We present a study of dynamics in the fibrils formed by HET-s (218–289), which is the prion-forming domain of the HET-s protein from Podospora anserina, responsible for a programmed cell death reaction, known as heterokaryon incompatibility (Glass and Kaneko 2003; Saupe 2000). HET-s (218–289) is an ideal representative for amyloid proteins, due to a high degree of local order (Siemer et al. 2006), a lack of polymorphism, and a well defined structure (Van Melckebeke et al. 2010; Wasmer et al. 2008), simplifying analysis. HET-s (218–289) is also an important model amyloid for drug design (Herrmann et al. 2015; Schütz et al. 2011). A cartoon of the HET-s (218–289) fibril structure is shown in Fig. 1. We have characterized the dynamics in HET-s (218–289) fibrils using site-specific dynamics analysis of backbone 1H–15N and 1Hα–13Cα spin pairs, including measurements of S 2, R 1, and R . A more complete discussion of the biological significance of our findings will be presented elsewhere. Here, we discuss relaxation theory with particular emphasis on importance of 13C–13C transfer in 13R 1 measurements, problems arising for measurement and calculation of R , experimental methods including choice of samples and modifications to the REDOR sequence for measurement of 1Hα–13Cα couplings, and finally data analysis with a discussion of potential pitfalls. Although our discussion is directed by particular challenges that arose when applying dynamics analysis to HET-s (218–289) fibrils, many of the conclusions are broadly applicable to the study of proteins dynamics in general by solid-state NMR.

Fig. 1
figure 1

Schematic representation of the HET-s (218–289) backbone structure in the context of amyloid fibrils (adapted from Van Melckebeke et al. 2011; Wasmer et al. 2008).
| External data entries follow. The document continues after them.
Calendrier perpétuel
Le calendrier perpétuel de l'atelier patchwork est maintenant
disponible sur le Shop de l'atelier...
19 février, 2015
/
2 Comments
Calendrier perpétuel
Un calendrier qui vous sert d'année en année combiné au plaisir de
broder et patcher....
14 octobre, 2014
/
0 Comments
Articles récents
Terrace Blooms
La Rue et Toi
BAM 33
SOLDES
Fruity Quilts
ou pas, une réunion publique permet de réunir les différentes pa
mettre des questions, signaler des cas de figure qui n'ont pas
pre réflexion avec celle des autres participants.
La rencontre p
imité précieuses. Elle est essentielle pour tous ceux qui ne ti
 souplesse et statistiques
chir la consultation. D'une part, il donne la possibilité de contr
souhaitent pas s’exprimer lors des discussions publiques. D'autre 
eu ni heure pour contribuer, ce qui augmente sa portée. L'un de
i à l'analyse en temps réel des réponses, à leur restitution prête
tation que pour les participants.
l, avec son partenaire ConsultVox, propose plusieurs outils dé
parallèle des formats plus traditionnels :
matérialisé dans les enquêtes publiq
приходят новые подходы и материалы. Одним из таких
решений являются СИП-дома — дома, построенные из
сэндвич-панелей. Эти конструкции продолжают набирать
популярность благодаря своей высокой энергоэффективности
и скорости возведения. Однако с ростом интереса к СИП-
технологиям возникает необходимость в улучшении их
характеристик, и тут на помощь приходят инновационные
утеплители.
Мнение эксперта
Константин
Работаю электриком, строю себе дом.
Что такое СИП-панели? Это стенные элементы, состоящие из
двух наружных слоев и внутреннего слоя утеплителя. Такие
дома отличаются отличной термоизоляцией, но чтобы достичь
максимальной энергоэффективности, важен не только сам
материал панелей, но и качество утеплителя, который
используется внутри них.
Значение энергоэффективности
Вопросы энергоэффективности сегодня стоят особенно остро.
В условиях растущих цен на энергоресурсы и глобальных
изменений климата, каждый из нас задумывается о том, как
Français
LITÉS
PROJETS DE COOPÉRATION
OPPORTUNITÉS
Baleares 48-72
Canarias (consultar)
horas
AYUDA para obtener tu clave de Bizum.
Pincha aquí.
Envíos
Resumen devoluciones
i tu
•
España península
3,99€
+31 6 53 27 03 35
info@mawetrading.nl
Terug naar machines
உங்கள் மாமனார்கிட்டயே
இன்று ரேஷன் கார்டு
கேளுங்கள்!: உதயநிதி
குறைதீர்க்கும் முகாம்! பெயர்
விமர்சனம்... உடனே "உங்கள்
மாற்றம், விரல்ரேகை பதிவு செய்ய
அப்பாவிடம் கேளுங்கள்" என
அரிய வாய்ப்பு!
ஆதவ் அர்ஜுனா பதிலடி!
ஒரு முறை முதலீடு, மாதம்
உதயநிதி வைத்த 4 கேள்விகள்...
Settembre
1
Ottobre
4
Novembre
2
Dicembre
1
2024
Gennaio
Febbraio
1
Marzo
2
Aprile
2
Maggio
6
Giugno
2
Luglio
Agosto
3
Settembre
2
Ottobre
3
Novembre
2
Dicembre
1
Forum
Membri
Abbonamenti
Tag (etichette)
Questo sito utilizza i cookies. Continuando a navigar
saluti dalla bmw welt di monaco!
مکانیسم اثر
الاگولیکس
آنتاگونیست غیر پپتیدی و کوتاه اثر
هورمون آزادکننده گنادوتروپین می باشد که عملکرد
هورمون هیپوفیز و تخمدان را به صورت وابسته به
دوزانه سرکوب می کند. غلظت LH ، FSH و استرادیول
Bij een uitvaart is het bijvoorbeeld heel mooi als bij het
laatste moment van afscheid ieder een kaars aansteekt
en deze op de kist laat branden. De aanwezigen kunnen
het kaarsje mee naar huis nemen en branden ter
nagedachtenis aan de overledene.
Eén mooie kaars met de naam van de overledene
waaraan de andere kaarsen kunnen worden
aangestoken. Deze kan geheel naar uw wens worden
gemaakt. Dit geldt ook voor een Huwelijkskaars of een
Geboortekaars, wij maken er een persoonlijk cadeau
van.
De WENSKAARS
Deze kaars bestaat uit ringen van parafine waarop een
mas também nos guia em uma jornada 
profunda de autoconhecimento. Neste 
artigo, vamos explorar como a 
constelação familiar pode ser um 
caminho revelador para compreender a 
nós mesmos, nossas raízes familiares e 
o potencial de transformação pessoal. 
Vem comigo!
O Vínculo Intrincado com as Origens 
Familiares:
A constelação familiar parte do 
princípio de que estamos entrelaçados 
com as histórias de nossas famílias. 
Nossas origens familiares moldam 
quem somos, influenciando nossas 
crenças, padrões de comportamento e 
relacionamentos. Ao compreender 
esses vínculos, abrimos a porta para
Each protein monomer forms two turns of a β solenoid which are shown separately here, with the following color-code: white: hydrophobic, blue: positively charged, red: negatively charged, green: polar

Theory and practical aspects of relaxation measurements

Summary of relaxation formalism

Redfield relaxation theory (Redfield 1957) lays a widely-utilized basis for calculating relaxation parameters. In solids the relaxation-rate constants depend on the orientation of individual crystallites relative to the external magnetic field, and in fact those rates will change throughout the rotor period (Torchia and Szabo 1982). This orientation and deterministic time dependence of the relaxation-rate constants makes the data evaluation more complicated than for solution-state studies. Given the limited signal-to-noise ratio of experimental relaxation-data measurements and the limited spread of the magnitude of the rate constants due to crystallite orientations, often single-exponential decays are assumed, where the rate constant of the single exponential is approximated by the average of the rate constants (Giraud et al. 2005). The Lipari–Szabo model-free approach (Lipari and Szabo 1982), gives a simple procedure to calculate the average relaxation-rate constants from model-independent order parameters (S 2) and correlation times (τ c). In this case, (1 − S 2) is related to the amplitude of motion of the anisotropic interaction (usually dipole or CSA), although the exact physical interpretation of S 2 is not determined without specifying a model (see SI Section 1.1 for the definition of S 2 for two models).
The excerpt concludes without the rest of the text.